== INSTRUCTIONS FOR THE TASK ==
Report how many lines contain the word "should" in the listing that follows. Give nothing besides the number.

== RECORDS PROVIDED ==
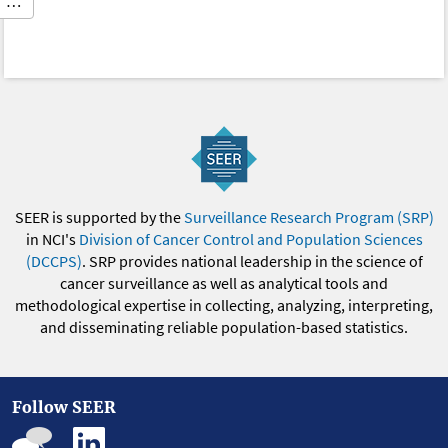
…
SEER is supported by the
Surveillance Research Program (SRP)
in NCI's
Division of Cancer Control and Population Sciences
(DCCPS)
. SRP provides national leadership in the science of
cancer surveillance as well as analytical tools and
methodological expertise in collecting, analyzing, interpreting,
and disseminating reliable population-based statistics.
Follow SEER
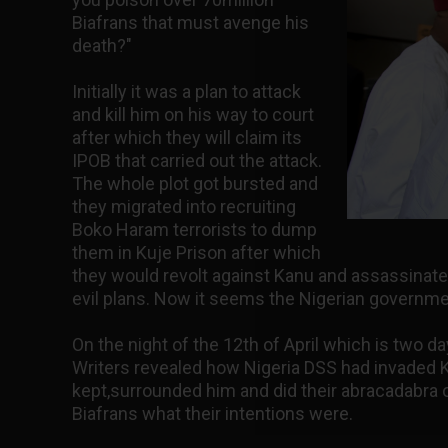
Biafrans that must avenge his
death?"
Initially it was a plan to attack
and kill him on his way to court
after which they will claim its
IPOB that carried out the attack.
The whole plot got bursted and
they migrated into recruiting
Boko Haram terrorists to dump
them in Kuje Prison after which
they would revolt against Kanu and assassinate
evil plans. Now it seems the Nigerian governme
On the night of the 12th of April which is two d
Writers revealed how Nigeria DSS had invaded 
kept,surrounded him and did their abracadabra 
Biafrans what their intentions were.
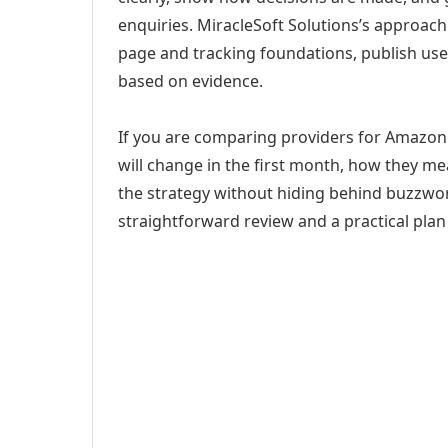
enquiries. MiracleSoft Solutions’s approach
page and tracking foundations, publish us
based on evidence.
If you are comparing providers for Amazon 
will change in the first month, how they me
the strategy without hiding behind buzzwor
straightforward review and a practical plan 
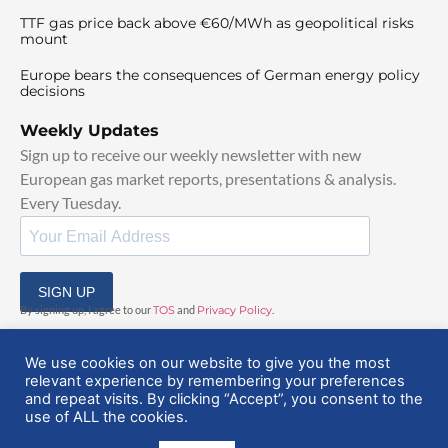
TTF gas price back above €60/MWh as geopolitical risks
mount
Europe bears the consequences of German energy policy
decisions
Weekly Updates
Sign up to receive our weekly newsletter with new
European gas market reports, presentations & analysis.
Every Tuesday.
SIGN UP
By signing up, I agree to our
TOS
and
Privacy Policy
.
We use cookies on our website to give you the most
relevant experience by remembering your preferences
and repeat visits. By clicking “Accept”, you consent to the
use of ALL the cookies.
© 2025 EuropeanGasHub | All Rights Reserved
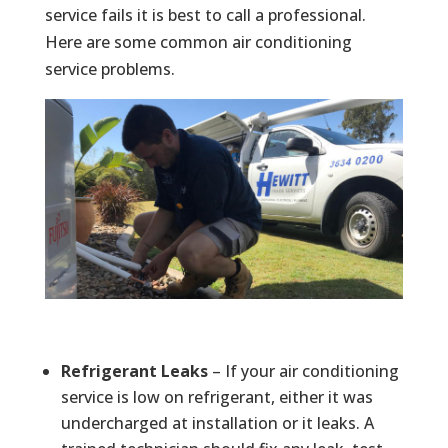
service fails it is best to call a professional.
Here are some common air conditioning
service problems.
Refrigerant Leaks
– If your air conditioning
service is low on refrigerant, either it was
undercharged at installation or it leaks. A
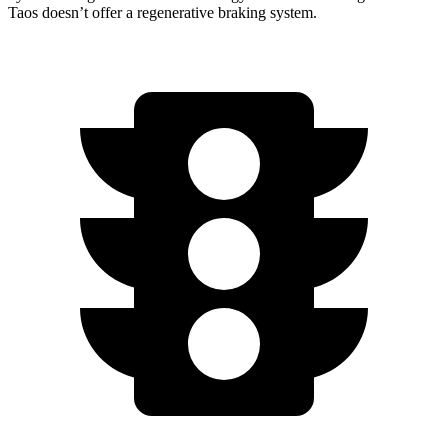
Taos doesn’t offer a regenerative braking system.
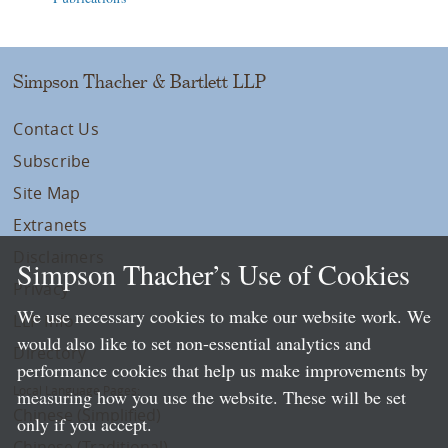
Simpson Thacher & Bartlett LLP
Contact Us
Subscribe
Site Map
Extranets
Disclaimers
Simpson Thacher’s Use of Cookies
Privacy
We use necessary cookies to make our website work. We
LLP Info
would also like to set non-essential analytics and
Directory
performance cookies that help us make improvements by
Local Language Pages:
measuring how you use the website. These will be set
Chinese (Simplified)
only if you accept.
Chinese (Traditional)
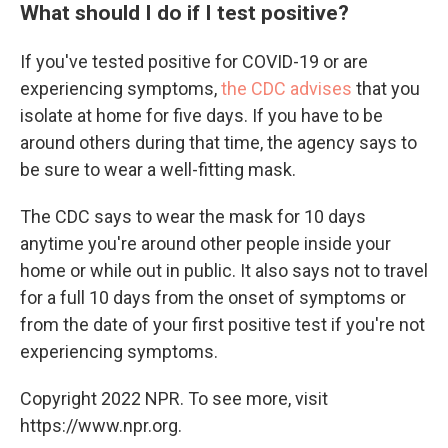
What should I do if I test positive?
If you've tested positive for COVID-19 or are
experiencing symptoms,
the CDC advises
that you
isolate at home for five days. If you have to be
around others during that time, the agency says to
be sure to wear a well-fitting mask.
The CDC says to wear the mask for 10 days
anytime you're around other people inside your
home or while out in public. It also says not to travel
for a full 10 days from the onset of symptoms or
from the date of your first positive test if you're not
experiencing symptoms.
Copyright 2022 NPR. To see more, visit
https://www.npr.org.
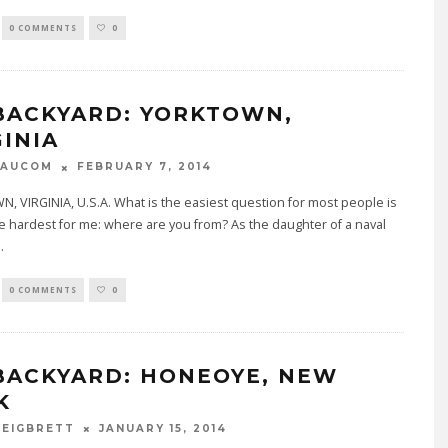
0 COMMENTS
0
BACKYARD: YORKTOWN,
GINIA
FEBRUARY 7, 2014
BAUCOM
 VIRGINIA, U.S.A. What is the easiest question for most people is
e hardest for me: where are you from? As the daughter of a naval
..
0 COMMENTS
0
BACKYARD: HONEOYE, NEW
K
JANUARY 15, 2014
 EIGBRETT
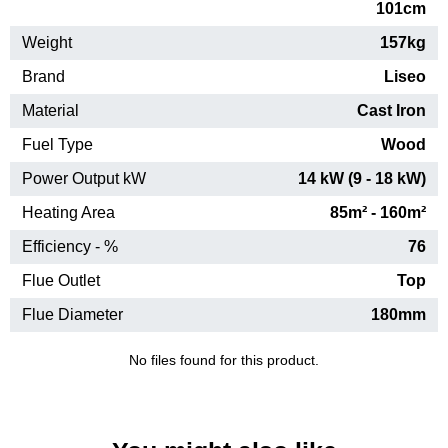
101cm
Weight
157kg
Brand
Liseo
Material
Cast Iron
Fuel Type
Wood
Power Output kW
14 kW (9 - 18 kW)
Heating Area
85m² - 160m²
Efficiency - %
76
Flue Outlet
Top
Flue Diameter
180mm
No files found for this product.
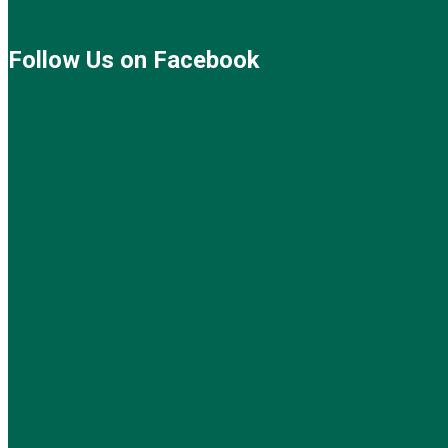
Follow Us on Facebook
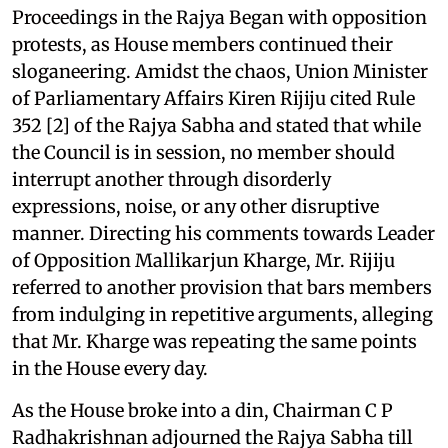
Proceedings in the Rajya Began with opposition
protests, as House members continued their
sloganeering. Amidst the chaos, Union Minister
of Parliamentary Affairs Kiren Rijiju cited Rule
352 [2] of the Rajya Sabha and stated that while
the Council is in session, no member should
interrupt another through disorderly
expressions, noise, or any other disruptive
manner. Directing his comments towards Leader
of Opposition Mallikarjun Kharge, Mr. Rijiju
referred to another provision that bars members
from indulging in repetitive arguments, alleging
that Mr. Kharge was repeating the same points
in the House every day.
As the House broke into a din, Chairman C P
Radhakrishnan adjourned the Rajya Sabha till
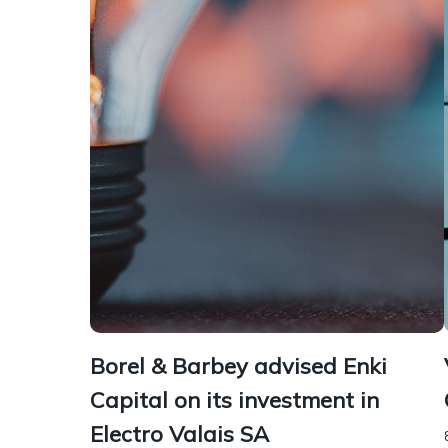
Borel & Barbey advised Enki
Capital on its investment in
Electro Valais SA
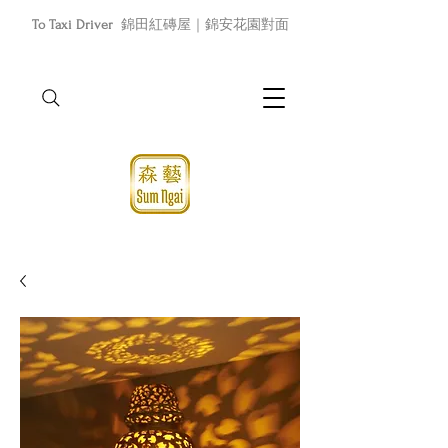
To Taxi Driver
錦田紅磚屋｜錦安花園對面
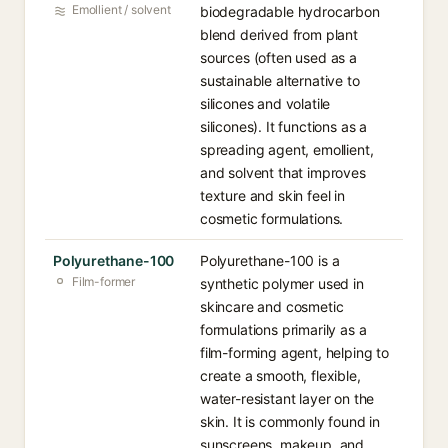
Emollient / solvent
biodegradable hydrocarbon
blend derived from plant
sources (often used as a
sustainable alternative to
silicones and volatile
silicones). It functions as a
spreading agent, emollient,
and solvent that improves
texture and skin feel in
cosmetic formulations.
Polyurethane-100
Polyurethane-100 is a
Film-former
synthetic polymer used in
skincare and cosmetic
formulations primarily as a
film-forming agent, helping to
create a smooth, flexible,
water-resistant layer on the
skin. It is commonly found in
sunscreens, makeup, and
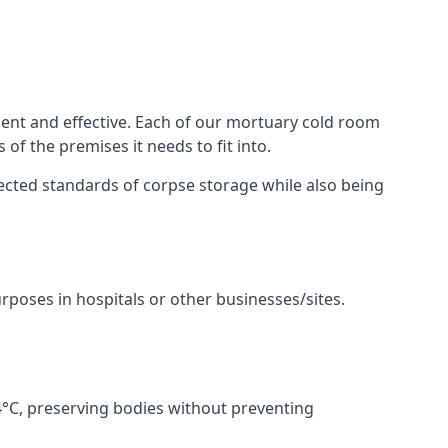
ent and effective. Each of our mortuary cold room
of the premises it needs to fit into.
pected standards of corpse storage while also being
urposes in hospitals or other businesses/sites.
°C, preserving bodies without preventing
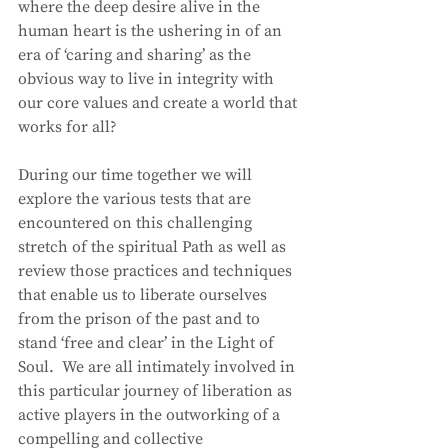
where the deep desire alive in the 
human heart is the ushering in of an 
era of ‘caring and sharing’ as the 
obvious way to live in integrity with 
our core values and create a world that 
works for all?
During our time together we will 
explore the various tests that are 
encountered on this challenging 
stretch of the spiritual Path as well as 
review those practices and techniques 
that enable us to liberate ourselves 
from the prison of the past and to 
stand ‘free and clear’ in the Light of 
Soul.  We are all intimately involved in 
this particular journey of liberation as 
active players in the outworking of a 
compelling and collective 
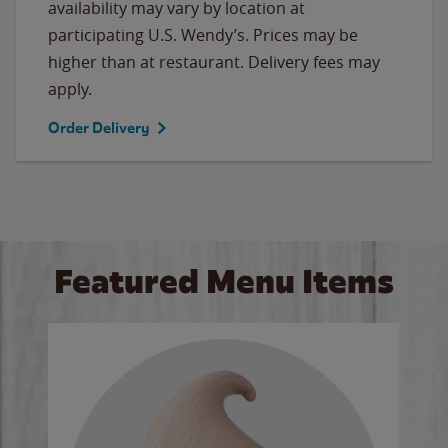
availability may vary by location at
participating U.S. Wendy’s. Prices may be
higher than at restaurant. Delivery fees may
apply.
Order Delivery
Featured Menu Items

== YOUR RESPONSE ==
2